Required work: Wherever the word "Radix" turns up in a line of the entries, copy that line.

Stored entries:
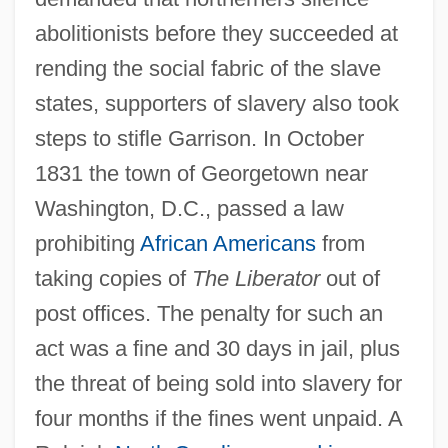
abolitionists before they succeeded at
rending the social fabric of the slave
states, supporters of slavery also took
steps to stifle Garrison. In October
1831 the town of Georgetown near
Washington, D.C., passed a law
prohibiting
African Americans
from
taking copies of
The Liberator
out of
post offices. The penalty for such an
act was a fine and 30 days in jail, plus
the threat of being sold into slavery for
four months if the fines went unpaid. A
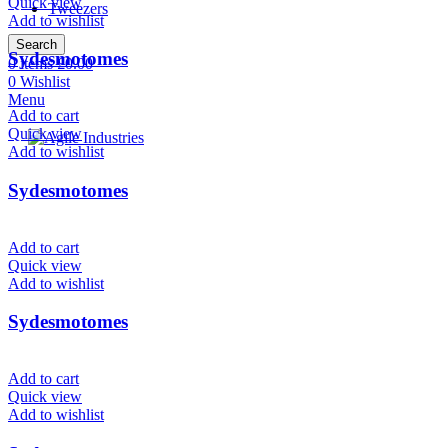
Quick view
Tweezers
Add to wishlist
Search
Sydesmotomes
0
items
£
0.00
0
Wishlist
Menu
Add to cart
Quick view
Add to wishlist
Sydesmotomes
Add to cart
Quick view
Add to wishlist
Sydesmotomes
Add to cart
Quick view
Add to wishlist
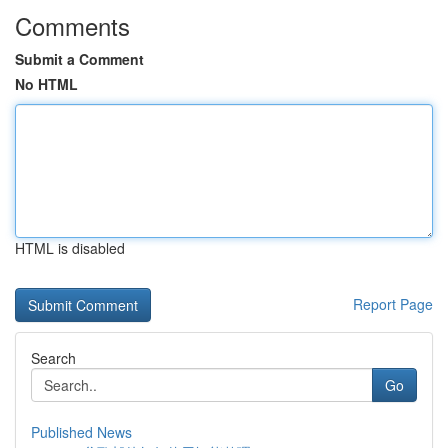
Comments
Submit a Comment
No HTML
HTML is disabled
Report Page
Search
Go
Published News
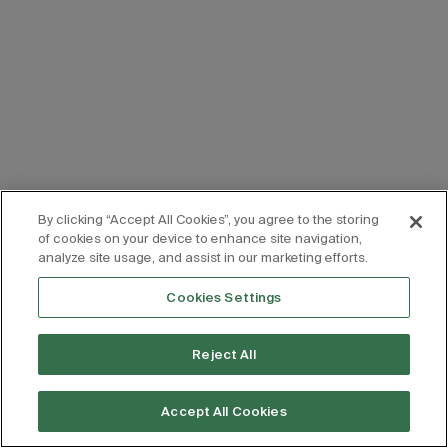
By clicking “Accept All Cookies”, you agree to the storing
of cookies on your device to enhance site navigation,
analyze site usage, and assist in our marketing efforts.
Cookies Settings
Reject All
Accept All Cookies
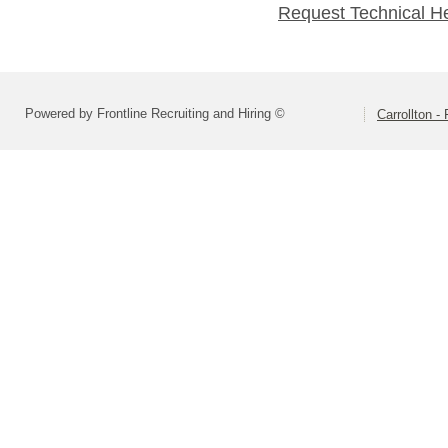
Request Technical H
Powered by Frontline Recruiting and Hiring ©
Carrollton 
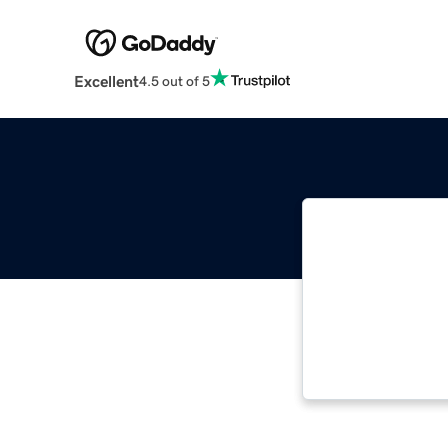
Excellent
4.5 out of 5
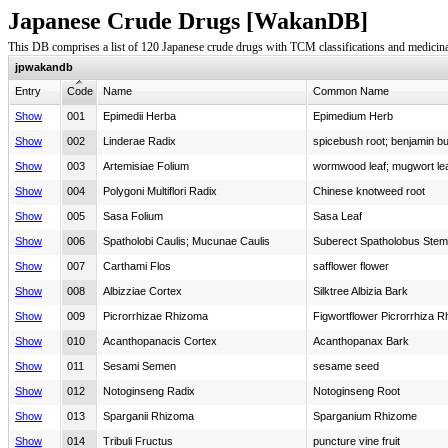
Japanese Crude Drugs [WakanDB]
This DB comprises a list of 120 Japanese crude drugs with TCM classifications and medicina
jpwakandb
Entry
Code
Name
Common Name
Show
001
Epimedii Herba
Epimedium Herb
Show
002
Linderae Radix
spicebush root; benjamin bu
Show
003
Artemisiae Folium
wormwood leaf; mugwort le
Show
004
Polygoni Multiflori Radix
Chinese knotweed root
Show
005
Sasa Folium
Sasa Leaf
Show
006
Spatholobi Caulis; Mucunae Caulis
Suberect Spatholobus Stem
Show
007
Carthami Flos
safflower flower
Show
008
Albizziae Cortex
Silktree Albizia Bark
Show
009
Picrorrhizae Rhizoma
Figwortflower Picrorrhiza 
Show
010
Acanthopanacis Cortex
Acanthopanax Bark
Show
011
Sesami Semen
sesame seed
Show
012
Notoginseng Radix
Notoginseng Root
Show
013
Sparganii Rhizoma
Sparganium Rhizome
Show
014
Tribuli Fructus
puncture vine fruit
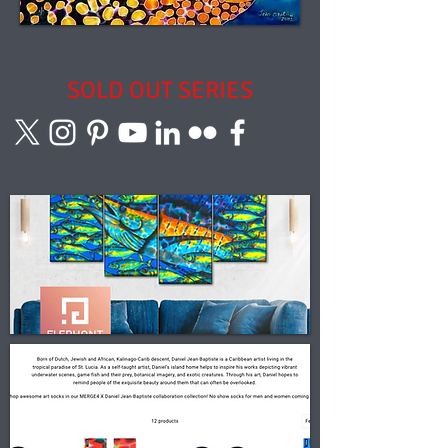
SOLD OUT SERIES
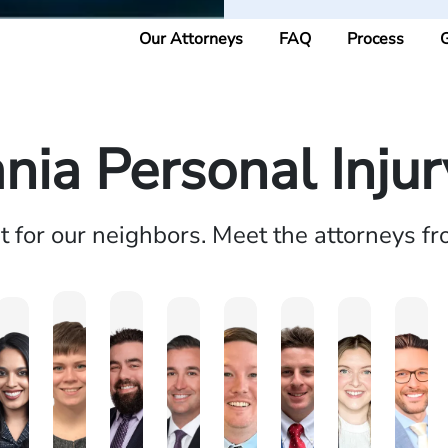
Our Attorneys
FAQ
Process
G
nia Personal Inju
ht for our neighbors. Meet the attorneys f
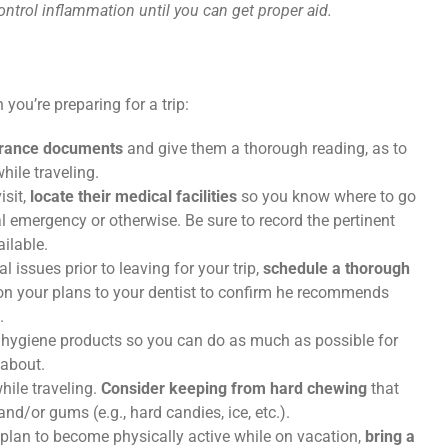
ontrol inflammation until you can get proper aid.
you’re preparing for a trip:
urance documents
and give them a thorough reading, as to
hile traveling.
sit,
locate their medical facilities
so you know where to go
 emergency or otherwise. Be sure to record the pertinent
ailable.
al issues prior to leaving for your trip,
schedule a thorough
ion your plans to your dentist to confirm he recommends
.
 hygiene products so you can do as much as possible for
 about.
hile traveling.
Consider keeping from hard chewing
that
nd/or gums (e.g., hard candies, ice, etc.).
ou plan to become physically active while on vacation,
bring a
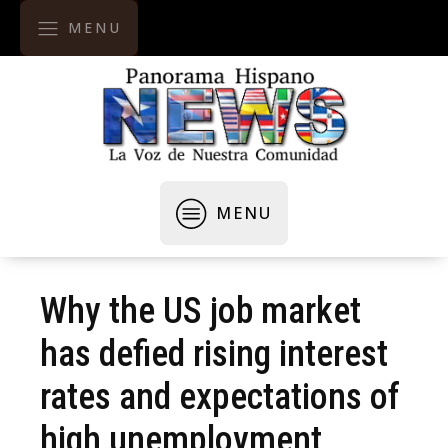
MENU
MENU
Why the US job market
has defied rising interest
rates and expectations of
high unemployment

Solution to the exercise:
Linderae Radix
Polygoni Multiflori Radix
Notoginseng Radix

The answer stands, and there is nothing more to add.